The woman named Asia had been held in solitary confinement for eight years. Finally, her case reached the highest court in the land. There, after reviewing the case, the judge ruled that she should be released because the charges against her could not be proven.
An immediate cry went up as mobs called for her execution. Angry demonstrators blocked major roads as the woman went into hiding. It’s expected she will have to seek asylum in a foreign country.
Her crime? She was “accused of blasphemy after she quarreled with two fellow female farmworkers who refused to drink from a container used by a Christian.”[1]
The two Muslim women who pressed charges against 55-year-old Asia Bibi, a Catholic, denied they quarreled with her, saying her outbursts were unprovoked despite the testimony of several other witnesses who recalled the dispute.
Any outrage we as Americans might feel about this situation is quickly tempered when we learn the episode took place in Pakistan. We proudly believe we’re not a nation where religious fanatics control the government, where any hint of blasphemy against the dominant religion is a capital offense. Unlike Muslim Pakistanis, we wouldn’t kill a governor because he defended the woman or murder a government official after he called for justice in the case.

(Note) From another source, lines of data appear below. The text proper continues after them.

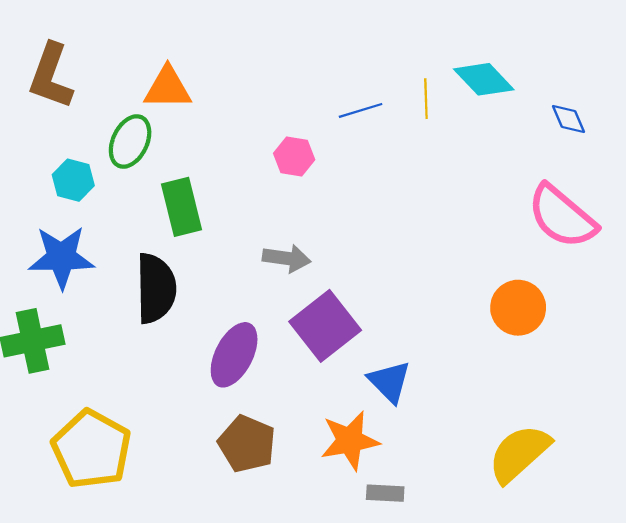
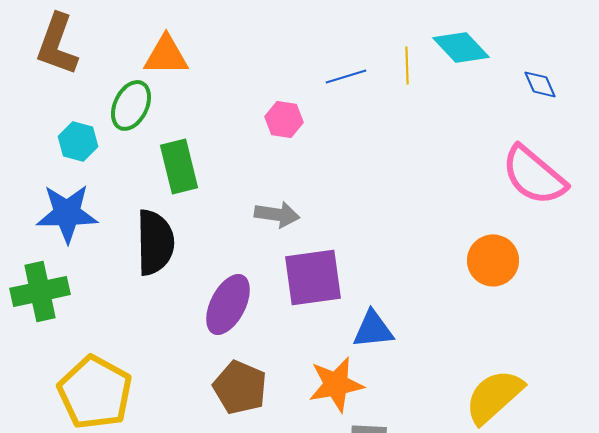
purple square: (325, 326) -> (313, 277), turned 30
blue triangle: (389, 382) -> (373, 329), turned -51

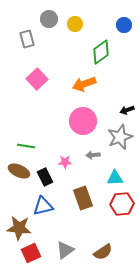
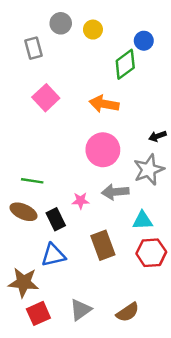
blue circle: (124, 25) -> (144, 41), moved
orange arrow: (84, 84) -> (104, 104), turned 30
gray arrow: (93, 155) -> (115, 192), size x1.5

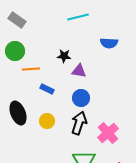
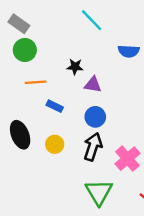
cyan line: (78, 17) -> (92, 20), turned 60
green circle: (15, 51) -> (25, 50), moved

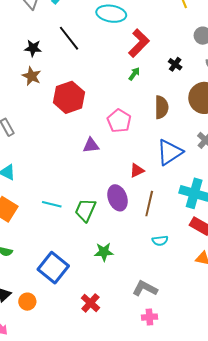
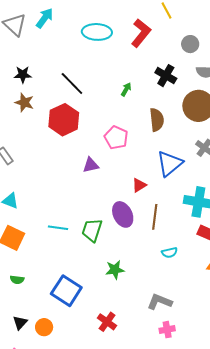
black line: (69, 38) -> (72, 84), moved
red L-shape: (139, 43) -> (141, 33), moved
black cross: (175, 64) -> (166, 76), size x1.5

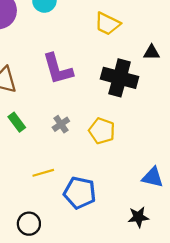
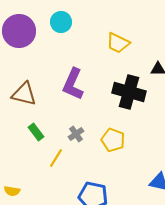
purple L-shape: (58, 69) -> (73, 84), turned 40
yellow line: (43, 173) -> (56, 158), moved, turned -42

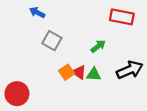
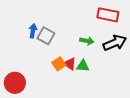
blue arrow: (37, 12) -> (33, 31), moved, turned 72
green arrow: (98, 46) -> (87, 41), turned 48
black arrow: (130, 70) -> (115, 43), moved

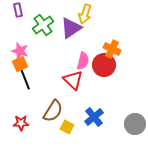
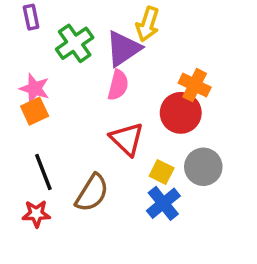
pink semicircle: (83, 61) -> (118, 85), moved
black line: (25, 79) -> (43, 172), moved
gray circle: (135, 124) -> (203, 167), moved
yellow square: (67, 127) -> (162, 172), moved

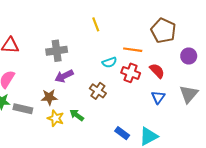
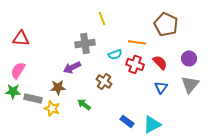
gray cross: (57, 51) -> (85, 43), moved
purple circle: (189, 56) -> (189, 58), moved
yellow star: (56, 118) -> (52, 108), moved

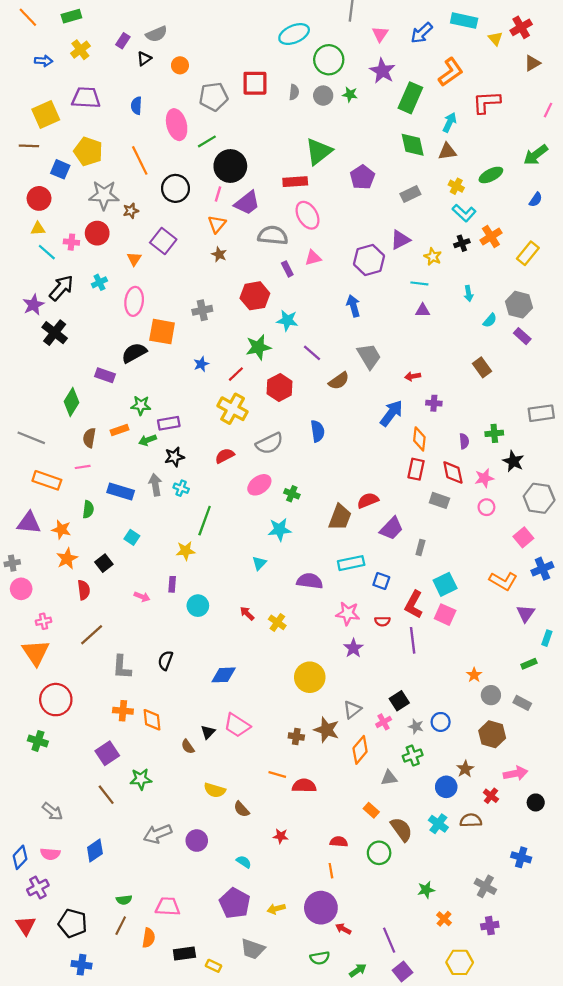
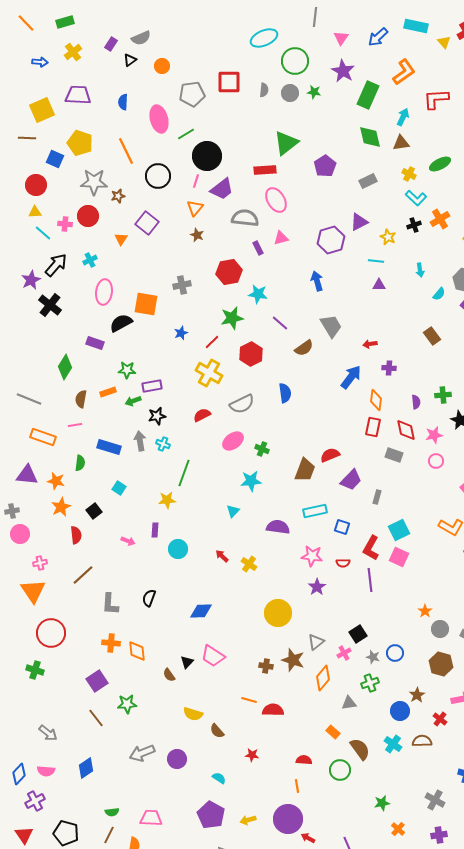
pink ellipse: (134, 301) -> (104, 292), moved

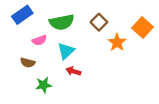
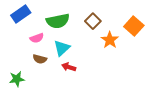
brown semicircle: (28, 63) -> (40, 59), moved
green star: (44, 85) -> (17, 79), moved

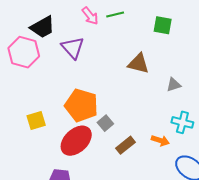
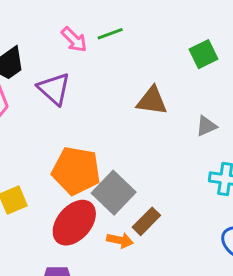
green square: (163, 25) -> (203, 54), moved, turned -30
gray square: (105, 123) -> (114, 193), size x1.8
orange arrow: (160, 141) -> (120, 240), moved

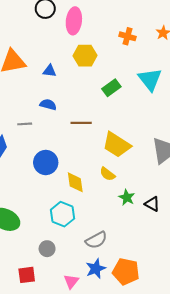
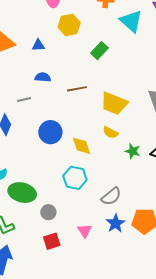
cyan triangle: (150, 79) -> (131, 21), moved
gray circle: (47, 249) -> (48, 212), moved
pink triangle: (71, 281) -> (85, 231), moved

But hold onto your sense of superiority. If the prevailing powers in our political sphere have anything to do with it, we will soon have a nation that no longer protects and accepts all religious belief systems. Or, especially, tolerates those who declare no religion. The current president, elected largely by agitated mobs of religious extremists, accepts and enables those who want to make the U.S. a “Christian” nation. His current position of power as the nation’s top elected official came about through the efforts of those who fully intend to enforce their religious beliefs on the rest of us.
They’ve started with the nation’s highest court, where through Kentucky’s Republican senator Mitch McConnell’s illegal refusal to hold hearings on a sitting president’s nominee for the court and with the placement of Brett Kavanaugh on the bench, a justice whose temperament, according to former Supreme Court Justice John Paul Stevens, lacks the proper “temperament” to serve, the court comes to a conservative majority expected to amend or overturn Roe v Wade.
The issue of abortion has been the rallying cry of conservatives since the 1980s when Republicans figured out this one issue could be a highly useful political tool. Nothing else mattered as much as saving the fetus—not the murder of thousands in secret campaigns ordered by Reagan to foment revolution in Central and South America (Iran-Contra), not the encroaching monopolies of financial institutions (savings and loan crisis), not Reagan’s crushing of labor unions.
…when he threatened to fire nearly 13,000 air traffic controllers unless they called off an illegal strike, Ronald Reagan not only transformed his presidency, but also shaped the world of the modern workplace. …Reagan’s confrontation with the Professional Air Traffic Controllers Organization, or Patco, undermined the bargaining power of American workers and their labor unions. It also polarized our politics in ways that prevent us from addressing the root of our economic troubles: the continuing stagnation of incomes despite rising corporate profits and worker productivity.[2]
In hindsight, it’s not hard to see that Reagan’s genial manner served as an effective smoke screen to hide the brutal gutting of so many American ideals and freedoms. In an increasing number of places around the country, we no longer have the right to join with our fellow workers to demand safer working conditions or better pay.
We’ve learned we can no longer trust the federal government to conduct our foreign affairs in an open and just manner, and today face thousands of refugees fleeing their Central American homelands as a direct result of Reagan’s policies.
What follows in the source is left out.